Selama bertahun-tahun, ada banyak contoh amoralitas—nilai-nilai yang saya anut tidak mengizinkan saya untuk membicarakannya secara terbuka—meskipun para pelakunya telah mendapatkan toleransi. Meskipun demikian, upaya terus dilakukan untuk mencap orang yang tidak bersalah sebagai "fanatik terbelakang yang mendukung rezim teokratis." "Fundamentalisme" adalah istilah lain yang modis yang dapat digunakan untuk mencemarkan nama mereka. Selain itu, Islam telah dituduh tidak mengikuti zaman. Sekarang ini kita merasa sedih mengamati orang-orang yang melakukan tidak lebih dari mengekspresikan perasaan keagamaan, yang dicap sebagai reaksioner, fanatik, dan fundamentalis. Sayangnya beberapa orang tidak dapat membedakan antara yang benar-benar religius dan yang fanatik buta.

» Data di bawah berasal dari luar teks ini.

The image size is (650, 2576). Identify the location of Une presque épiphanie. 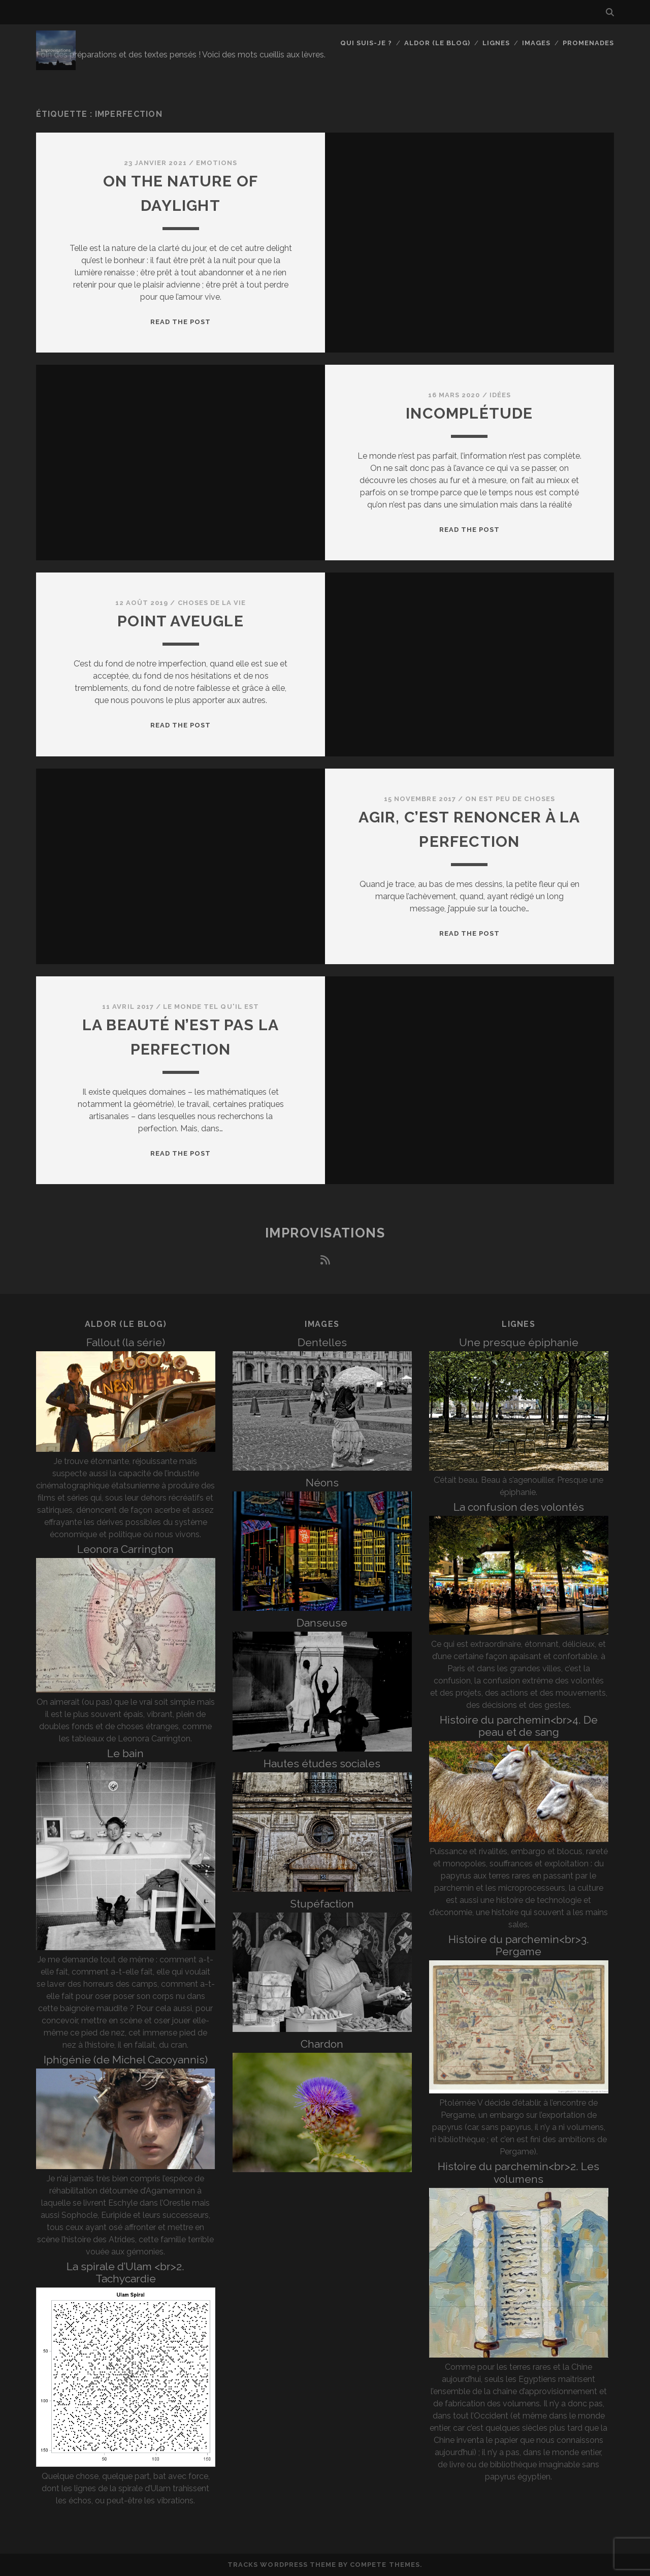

Tidak mungkin untuk berbicara tentang gagasan-gagasan yang mendasar atau kesadaran kolektif di masyarakat yang anggotanya tidak memandang satu sama lain dengan toleransi, atau di negara-negara yang semangat kesabarannya belum berurat berakar sepenuhnya. Di negara-negara seperti ini, gagaan-gagasan akan saling mencaplok satu sama lain dalam jaringan konflik. Pekerjaan para pemikir akan sia-sia, dan di negara-negara seperti itu tidak akan mungkin terbentuk pemikiran yang sehat, kebebasan beragama atau berpikir. Hal-hal ini tidak akan diizinkan untuk berkembang. Sebenarnya, bisa dikatakan bahwa dalam negara semacam itu pemerintahan tidak didasarkan pada sistem keadilan yang benar, bahkan jika ada yang mengaku demikian, itu tidak lebih dari pada kepalsuan. Di tempat di mana tidak ada toleransi, tidak mungkin ada pembicaraan tentang media yang sehat, berpikir ilmiah, atau kegiatan yang berhubungan dengan kebudayaan. Apa yang kita ketahui, ketika melihat hal-hal seperti itu, hanyalah beberapa upaya yang berat sebelah yang tak membuahkan hasil yang dibuat sesuai dengan pemikiran dan filsafat tertentu. Sia-sia saja mengharapkan sesuatu yang segar, bermanfaat dan menjanjikan untuk masa depan dari hal-hal seperti ini.